Après le coup d’Etat raté, le président de la Turquie s’est lancé dans une purge contre son ancien ami et allié Fethullah Gülen.
Le coup d’Etat en Turquie n’avait pas encore échoué que déjà, Recep Tayyip Erdogan accusait Fethullah Gülen d’en être l’instigateur. A 77 ans, ce dernier vit dans l’Etat de Pennsylvanie aux Etats-Unis, depuis 1999. Ce théologien très respecté à travers le monde prône « l’esprit critique comme la fondation de la connaissance qui glorifie Dieu ». Malade, vivant sans ostentation ni vie médiatique, Gülen est à la tête d’une confrérie présente dans de nombreux pays à travers des écoles, des lieux de culte…
Son influence en Turquie était réelle (journaux, sympathisants au cœur de l’administration) jusqu’à que celui qui fut son allié, son ami, ne lui déclare une guerre sans pitié. Gülen et Erdogan ont fondé et placé au pouvoir l’AKP, le parti islamiste qui draine 50% des voix aux élections turques. Ces deux figures de la vie politique et religieuse se sont aimées avant de se honnir mutuellement. Lorsque certains journaux gülenistes ont révélé de gigantesques dossiers de corruption impliquant le clan Erdogan, la réponse fut brutale : arrestations, nationalisations desdits journaux. La dérive autoritaire du président de la République de Turquie prit alors un tournant encore plus brutal.
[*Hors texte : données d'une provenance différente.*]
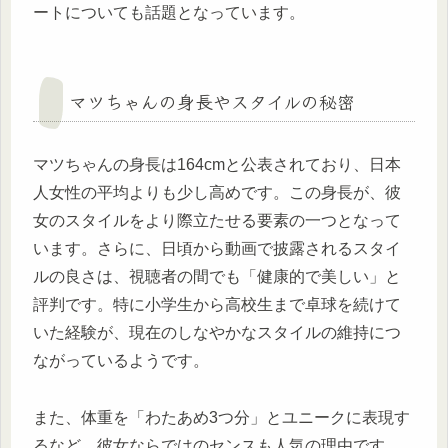
ートについても話題となっています。
マツちゃんの身長やスタイルの秘密
マツちゃんの身長は164cmと公表されており、日本
人女性の平均よりも少し高めです。この身長が、彼
女のスタイルをより際立たせる要素の一つとなって
います。さらに、日頃から動画で披露されるスタイ
ルの良さは、視聴者の間でも「健康的で美しい」と
評判です。特に小学生から高校生まで卓球を続けて
いた経験が、現在のしなやかなスタイルの維持につ
ながっているようです。
また、体重を「わたあめ3つ分」とユニークに表現す
るなど、彼女ならではのセンスも人気の理由です。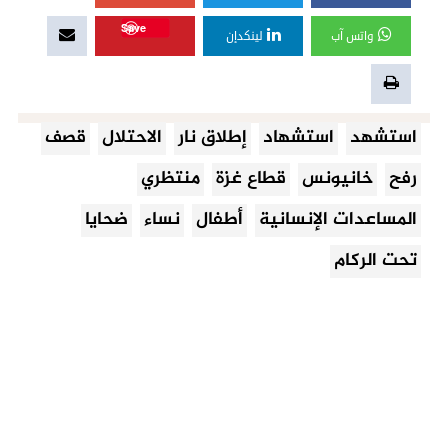
Save
واتس آب
لينكدإن
استشهد
استشهاد
إطلاق نار
الاحتلال
قصف
رفح
خانيونس
قطاع غزة
منتظري
المساعدات الإنسانية
أطفال
نساء
ضحايا
تحت الركام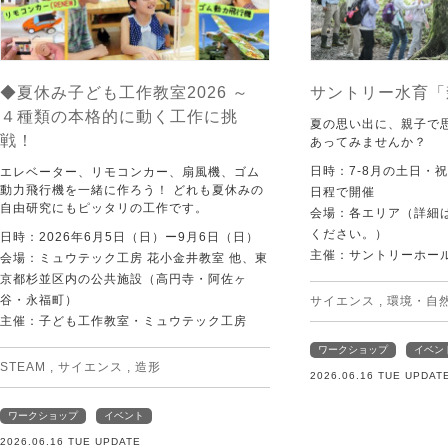
◆夏休み子ども工作教室2026 ～
サントリー水育「
４種類の本格的に動く工作に挑
夏の思い出に、親子で
戦！
あってみませんか？
日時：7-8月の土日・
エレベーター、リモコンカー、扇風機、ゴム
動力飛行機を一緒に作ろう！ どれも夏休みの
日程で開催
自由研究にもピッタリの工作です。
会場：各エリア（詳細は
ください。）
日時：2026年6月5日（日）ー9月6日（日）
主催：サントリーホー
会場：ミュウテック工房 花小金井教室 他、東
京都杉並区内の公共施設（高円寺・阿佐ヶ
谷・永福町）
サイエンス
,
環境・自
主催：子ども工作教室・ミュウテック工房
ワークショップ
イベン
STEAM
,
サイエンス
,
造形
2026.06.16 TUE UPDAT
ワークショップ
イベント
2026.06.16 TUE UPDATE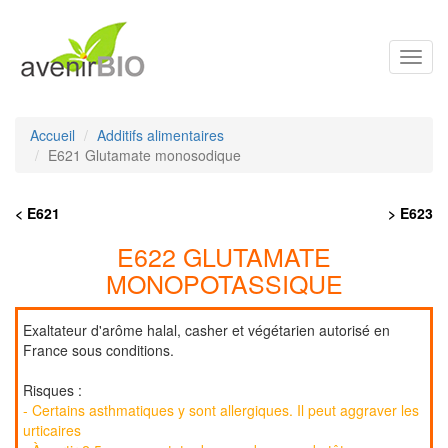
Toggl
navig
Accueil
Additifs alimentaires
E621 Glutamate monosodique
< E621
> E623
E622 GLUTAMATE
MONOPOTASSIQUE
Exaltateur d'arôme halal, casher et végétarien autorisé en
France sous conditions.
Risques :
- Certains asthmatiques y sont allergiques. Il peut aggraver les
urticaires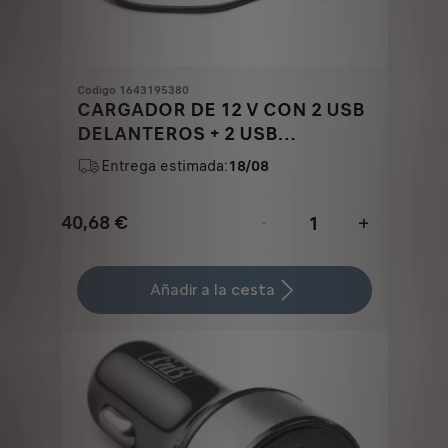
Codigo 1643195380
CARGADOR DE 12 V CON 2 USB
DELANTEROS + 2 USB
TRASEROS
Entrega estimada:
18/08
40,68
€
-
+
Price
Quantity
is
updated
Añadir a la cesta
40,68
to:
€
1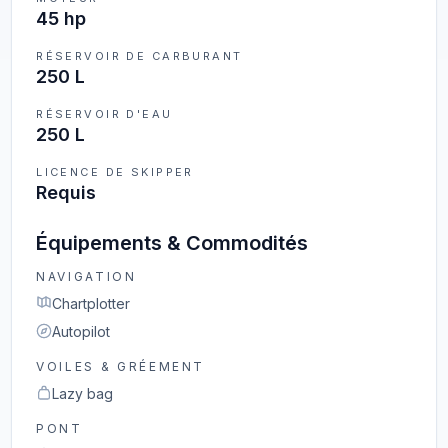
45 hp
RÉSERVOIR DE CARBURANT
250 L
RÉSERVOIR D'EAU
250 L
LICENCE DE SKIPPER
Requis
Équipements & Commodités
NAVIGATION
Chartplotter
Autopilot
VOILES & GRÉEMENT
Lazy bag
PONT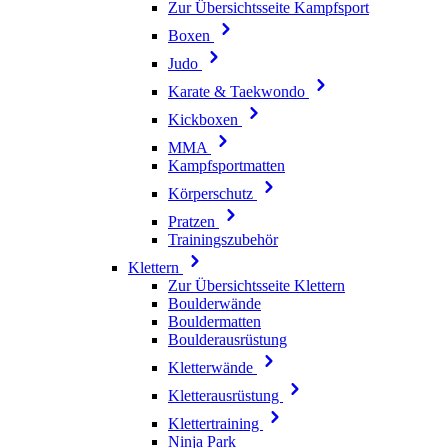
Zur Übersichtsseite Kampfsport
Boxen
Judo
Karate & Taekwondo
Kickboxen
MMA
Kampfsportmatten
Körperschutz
Pratzen
Trainingszubehör
Klettern
Zur Übersichtsseite Klettern
Boulderwände
Bouldermatten
Boulderausrüstung
Kletterwände
Kletterausrüstung
Klettertraining
Ninja Park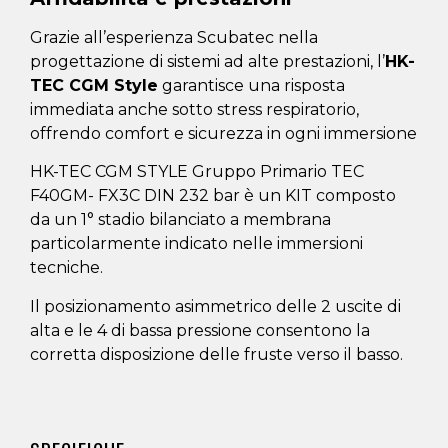
Grazie all’esperienza Scubatec nella
progettazione di sistemi ad alte prestazioni, l’
HK-
TEC CGM Style
garantisce una risposta
immediata anche sotto stress respiratorio,
offrendo comfort e sicurezza in ogni immersione
HK-TEC CGM STYLE Gruppo Primario TEC
F40GM- FX3C DIN 232 bar è un KIT composto
da un 1° stadio bilanciato a membrana
particolarmente indicato nelle immersioni
tecniche.
Il posizionamento asimmetrico delle 2 uscite di
alta e le 4 di bassa pressione consentono la
corretta disposizione delle fruste verso il basso.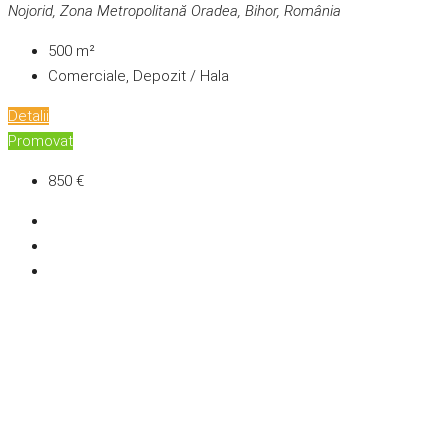
Nojorid, Zona Metropolitană Oradea, Bihor, România
500
m²
Comerciale, Depozit / Hala
Detalii
Promovat
850 €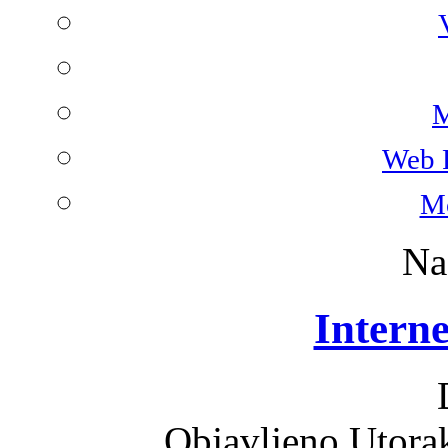
M
Web 
Mo
Na
Intern
Objavljeno Utora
Gülen favorable au dialogue inter-religieux
Celui qu’on surnomme l’ermite de Pennsylvanie diffère de son ex-allié sur l’avenir de la Turquie. Gülen la voit arrimée à l’Europe quand Erdogan mise sur le Moyen-Orient et joue un trouble jeu avec l’Etat Islamique. Trouble jeu qui a pris fin lorsque des attentats ont ensanglanté Ankara et Istanbul. Gülen veut un Islam du savoir, moderne, ouvert au dialogue lorsqu’Erdogan, en disciple des Frères musulmans, veut « réislamiser la société ». Ce que le putsch sans envergure lui permet, avec l’instauration de l’état d’urgence : 43 journaux, 23 radios, 29 maisons d’édition ont été fermés. Plus de 20 000 personnes sont en prison et 42 journalistes, dont des signatures respectées, sont en cours d’emprisonnement.
Gülen a beau expliquer qu’il n’est en rien responsable dans cette tentative militaire d’évincer Erdogan, le régime d’Ankara a officiellement demandé aux autorités américaines de l’expulser vers son pays natal. Cet intellectuel de l’Islam – dont les établissements scolaires ont formé une bonne partie des élites turques – devient l’enjeu diplomatique d’une crise naissante entre Washington et Ankara. Preuve qu’Erdogan est prêt à aller au bras de fer ultime – il menace de quitter l’OTAN – pour obtenir la peau de son ancien allié.